Okay, so I’ll stop there except to also remind the reader that a lot of other stuff happens in this yarn as well. There’s more delightful fun than there is science, actually. For example, John is really into the Doobie Brothers and Elton John. (Obviously he was 16 around the same time I was in the mid-1970s). He goes to dance parties, has friends, an annoying sister.
Now here’s the thing: I read all the other reviews of the Thought Dial posted on Amazon and Goodreads. It seems that not a single person caught on to what this story is really about. They all took it for its surface value, that is, the story of a teenage boy working through a simple plot involving an attempt to solve a problem and get a date with a girl.

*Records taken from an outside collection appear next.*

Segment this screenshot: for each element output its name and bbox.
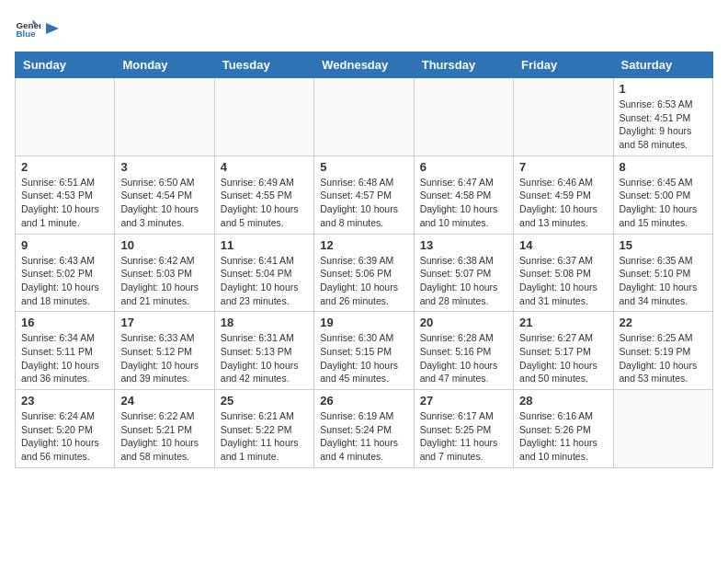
day-info-line: Sunrise: 6:50 AM <box>120 176 208 190</box>
day-info: Sunrise: 6:22 AMSunset: 5:21 PMDaylight:… <box>120 409 208 464</box>
day-number: 20 <box>420 316 507 329</box>
day-info-line: Sunrise: 6:28 AM <box>420 331 507 345</box>
calendar-cell: 5Sunrise: 6:48 AMSunset: 4:57 PMDaylight… <box>314 155 414 234</box>
calendar-cell: 1Sunrise: 6:53 AMSunset: 4:51 PMDaylight… <box>613 78 712 156</box>
day-info-line: Daylight: 10 hours and 31 minutes. <box>519 281 607 307</box>
day-info-line: Sunset: 5:08 PM <box>519 267 607 281</box>
day-info-line: Daylight: 10 hours and 10 minutes. <box>420 202 507 229</box>
day-info-line: Sunset: 5:00 PM <box>620 189 707 202</box>
day-info-line: Sunrise: 6:47 AM <box>420 176 507 190</box>
day-info-line: Daylight: 10 hours and 21 minutes. <box>120 281 208 307</box>
day-info-line: Sunset: 5:02 PM <box>21 267 108 281</box>
day-info-line: Sunrise: 6:35 AM <box>620 254 707 268</box>
day-number: 2 <box>21 160 108 174</box>
day-info: Sunrise: 6:24 AMSunset: 5:20 PMDaylight:… <box>21 409 108 464</box>
day-info-line: Sunrise: 6:24 AM <box>21 409 108 423</box>
day-number: 17 <box>120 316 208 329</box>
day-info: Sunrise: 6:16 AMSunset: 5:26 PMDaylight:… <box>519 409 607 464</box>
day-info: Sunrise: 6:30 AMSunset: 5:15 PMDaylight:… <box>320 331 407 385</box>
day-info: Sunrise: 6:17 AMSunset: 5:25 PMDaylight:… <box>420 409 507 464</box>
day-info: Sunrise: 6:31 AMSunset: 5:13 PMDaylight:… <box>221 331 308 385</box>
day-info: Sunrise: 6:37 AMSunset: 5:08 PMDaylight:… <box>519 254 607 308</box>
calendar-cell: 21Sunrise: 6:27 AMSunset: 5:17 PMDayligh… <box>514 312 613 390</box>
calendar-cell: 6Sunrise: 6:47 AMSunset: 4:58 PMDaylight… <box>414 155 513 234</box>
day-number: 18 <box>221 316 308 329</box>
day-info-line: Sunset: 5:19 PM <box>620 345 707 359</box>
day-info-line: Sunset: 5:24 PM <box>320 423 407 437</box>
day-number: 9 <box>21 238 108 252</box>
day-info-line: Daylight: 10 hours and 42 minutes. <box>221 359 308 385</box>
day-info-line: Sunset: 5:16 PM <box>420 345 507 359</box>
day-number: 1 <box>620 82 707 96</box>
calendar-cell <box>214 78 313 156</box>
day-info-line: Sunset: 5:07 PM <box>420 267 507 281</box>
calendar-cell <box>115 78 214 156</box>
day-info-line: Sunrise: 6:16 AM <box>519 409 607 423</box>
day-info: Sunrise: 6:21 AMSunset: 5:22 PMDaylight:… <box>221 409 308 464</box>
day-info-line: Sunrise: 6:42 AM <box>120 254 208 268</box>
weekday-header-monday: Monday <box>115 52 214 78</box>
day-number: 5 <box>320 160 407 174</box>
day-info-line: Daylight: 9 hours and 58 minutes. <box>620 124 707 151</box>
svg-marker-3 <box>46 23 59 34</box>
day-info: Sunrise: 6:19 AMSunset: 5:24 PMDaylight:… <box>320 409 407 464</box>
calendar-week-row: 1Sunrise: 6:53 AMSunset: 4:51 PMDaylight… <box>16 78 713 156</box>
day-info-line: Daylight: 10 hours and 50 minutes. <box>519 359 607 385</box>
weekday-header-tuesday: Tuesday <box>214 52 313 78</box>
calendar-week-row: 9Sunrise: 6:43 AMSunset: 5:02 PMDaylight… <box>16 234 713 312</box>
day-info-line: Daylight: 10 hours and 34 minutes. <box>620 281 707 307</box>
day-info: Sunrise: 6:50 AMSunset: 4:54 PMDaylight:… <box>120 176 208 230</box>
day-info: Sunrise: 6:27 AMSunset: 5:17 PMDaylight:… <box>519 331 607 385</box>
logo-icon: General Blue <box>15 15 40 40</box>
day-info-line: Sunset: 5:10 PM <box>620 267 707 281</box>
day-info-line: Sunset: 5:06 PM <box>320 267 407 281</box>
day-info-line: Daylight: 10 hours and 36 minutes. <box>21 359 108 385</box>
day-info-line: Daylight: 10 hours and 1 minute. <box>21 202 108 229</box>
day-info-line: Sunrise: 6:43 AM <box>21 254 108 268</box>
day-info: Sunrise: 6:41 AMSunset: 5:04 PMDaylight:… <box>221 254 308 308</box>
day-info: Sunrise: 6:53 AMSunset: 4:51 PMDaylight:… <box>620 98 707 152</box>
day-number: 14 <box>519 238 607 252</box>
calendar-cell: 20Sunrise: 6:28 AMSunset: 5:16 PMDayligh… <box>414 312 513 390</box>
day-info-line: Sunrise: 6:30 AM <box>320 331 407 345</box>
day-info-line: Sunrise: 6:49 AM <box>221 176 308 190</box>
day-info-line: Sunrise: 6:53 AM <box>620 98 707 111</box>
day-info-line: Sunrise: 6:31 AM <box>221 331 308 345</box>
calendar-cell: 10Sunrise: 6:42 AMSunset: 5:03 PMDayligh… <box>115 234 214 312</box>
day-info: Sunrise: 6:35 AMSunset: 5:10 PMDaylight:… <box>620 254 707 308</box>
day-info-line: Sunrise: 6:25 AM <box>620 331 707 345</box>
calendar-cell: 24Sunrise: 6:22 AMSunset: 5:21 PMDayligh… <box>115 390 214 468</box>
day-info-line: Daylight: 10 hours and 56 minutes. <box>21 436 108 463</box>
calendar-cell: 22Sunrise: 6:25 AMSunset: 5:19 PMDayligh… <box>613 312 712 390</box>
day-info-line: Sunset: 5:12 PM <box>120 345 208 359</box>
day-info: Sunrise: 6:38 AMSunset: 5:07 PMDaylight:… <box>420 254 507 308</box>
day-info-line: Daylight: 11 hours and 7 minutes. <box>420 436 507 463</box>
day-info-line: Sunset: 4:54 PM <box>120 189 208 202</box>
day-info-line: Daylight: 10 hours and 23 minutes. <box>221 281 308 307</box>
logo: General Blue <box>15 15 63 40</box>
day-info: Sunrise: 6:45 AMSunset: 5:00 PMDaylight:… <box>620 176 707 230</box>
calendar-cell: 3Sunrise: 6:50 AMSunset: 4:54 PMDaylight… <box>115 155 214 234</box>
day-info-line: Sunrise: 6:19 AM <box>320 409 407 423</box>
calendar-cell: 23Sunrise: 6:24 AMSunset: 5:20 PMDayligh… <box>16 390 115 468</box>
day-info-line: Sunset: 5:03 PM <box>120 267 208 281</box>
day-number: 15 <box>620 238 707 252</box>
calendar-cell <box>16 78 115 156</box>
day-info-line: Sunrise: 6:34 AM <box>21 331 108 345</box>
day-info-line: Sunset: 4:55 PM <box>221 189 308 202</box>
day-info: Sunrise: 6:25 AMSunset: 5:19 PMDaylight:… <box>620 331 707 385</box>
weekday-header-thursday: Thursday <box>414 52 513 78</box>
day-number: 11 <box>221 238 308 252</box>
day-info-line: Daylight: 10 hours and 8 minutes. <box>320 202 407 229</box>
day-info-line: Sunset: 4:58 PM <box>420 189 507 202</box>
day-info-line: Daylight: 10 hours and 39 minutes. <box>120 359 208 385</box>
calendar-table: SundayMondayTuesdayWednesdayThursdayFrid… <box>15 52 713 468</box>
day-info-line: Sunset: 4:59 PM <box>519 189 607 202</box>
day-info-line: Sunset: 5:22 PM <box>221 423 308 437</box>
day-info: Sunrise: 6:51 AMSunset: 4:53 PMDaylight:… <box>21 176 108 230</box>
day-number: 13 <box>420 238 507 252</box>
day-info-line: Sunset: 5:15 PM <box>320 345 407 359</box>
logo-arrow-icon <box>46 19 63 38</box>
day-number: 12 <box>320 238 407 252</box>
weekday-header-wednesday: Wednesday <box>314 52 414 78</box>
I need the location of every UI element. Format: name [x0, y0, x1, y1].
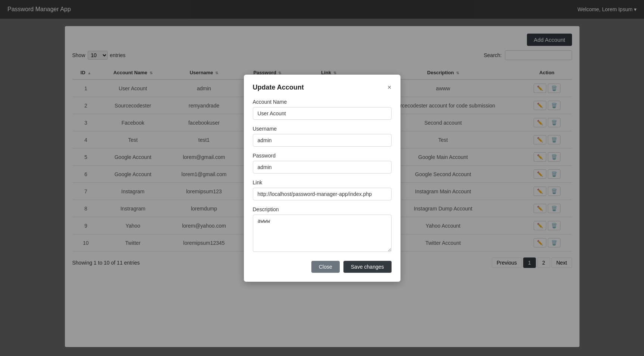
account-name-label: Account Name — [253, 99, 392, 105]
password-input[interactable] — [253, 161, 392, 174]
password-label: Password — [253, 153, 392, 159]
modal-header: Update Account × — [253, 84, 392, 91]
modal-title: Update Account — [253, 84, 304, 91]
username-input[interactable] — [253, 134, 392, 147]
save-changes-button[interactable]: Save changes — [343, 261, 392, 273]
update-account-modal: Update Account × Account Name Username P… — [244, 75, 400, 282]
password-group: Password — [253, 153, 392, 174]
description-label: Description — [253, 206, 392, 212]
account-name-group: Account Name — [253, 99, 392, 120]
modal-overlay[interactable]: Update Account × Account Name Username P… — [0, 0, 644, 356]
close-modal-button[interactable]: Close — [311, 261, 340, 273]
username-group: Username — [253, 126, 392, 147]
link-group: Link — [253, 179, 392, 200]
username-label: Username — [253, 126, 392, 132]
modal-footer: Close Save changes — [253, 261, 392, 273]
description-group: Description awww — [253, 206, 392, 253]
account-name-input[interactable] — [253, 107, 392, 120]
link-label: Link — [253, 179, 392, 185]
description-input[interactable]: awww — [253, 215, 392, 252]
link-input[interactable] — [253, 188, 392, 200]
modal-close-x-button[interactable]: × — [387, 84, 392, 91]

But the author’s choice of title should have given everyone pause. Sure, the actual encounter with The Thought Dial is just a few paragraphs and seems incidental, but it’s at the crux of the story.
To explain why, I now I return to Blake’s unusual painting of Isaac Newton.
Blake was an English poet, painter, and print maker, but he was also a mystic who throughout his life was subject to fantastic visions. He saw angels in farm fields hovering over workers, apparitions, demi-gods, nature spirits, elementals. He could communicate with dead people.
Blake was one of the last true hermeticists – his kind were being drive out of existence by men of hard science. The ultimate personification of the rational, empirical scientist is Isaac Newton. Blake understood this and so created the oddest depiction of Newton ever painted.
In Blake’s painting, Newton is portrayed as a man mesmerized by measurement – even while his own physical body appears inextricably intertwined with nature. Blake saw the mindset of scientific inquiry as, “reductive, sterile, and ultimately blinding.” Blake wrote: “He who sees the Infinite in all things sees God. He who sees the Ratio only, sees himself only.”
So, the way I see it, this is what really is going on in Paul Vitols’ story. It’s the same dynamic. John Pulkis is so taken with numbers, graphs, charts and the scientific method he has unwittingly sabotaged his own heart’s desire – the need for love. Nothing is more irrational and impossible to measure than love. Thus, what helps him move toward his goal is “supra-rational” — esoterica and magic – encountered in the form of The Thought Dial.
Okay … huh? … wait a minute … my daemon is whispering in my ear again … What? Yeah, uh-huh, yeah, yeah, hmmm, yes, I see …
Um, well, my brain critter says I should discuss that odd “bloodless” scene that John Pulkis experiences in his high school science lab. I’m afraid I must overrule my daemon in this case, however. It would be best for readers to get their own copy of this ingenious short story and discover for themselves the marvelous layers of meaning encoded and intertwined within what only appears to be a simple coming of age story.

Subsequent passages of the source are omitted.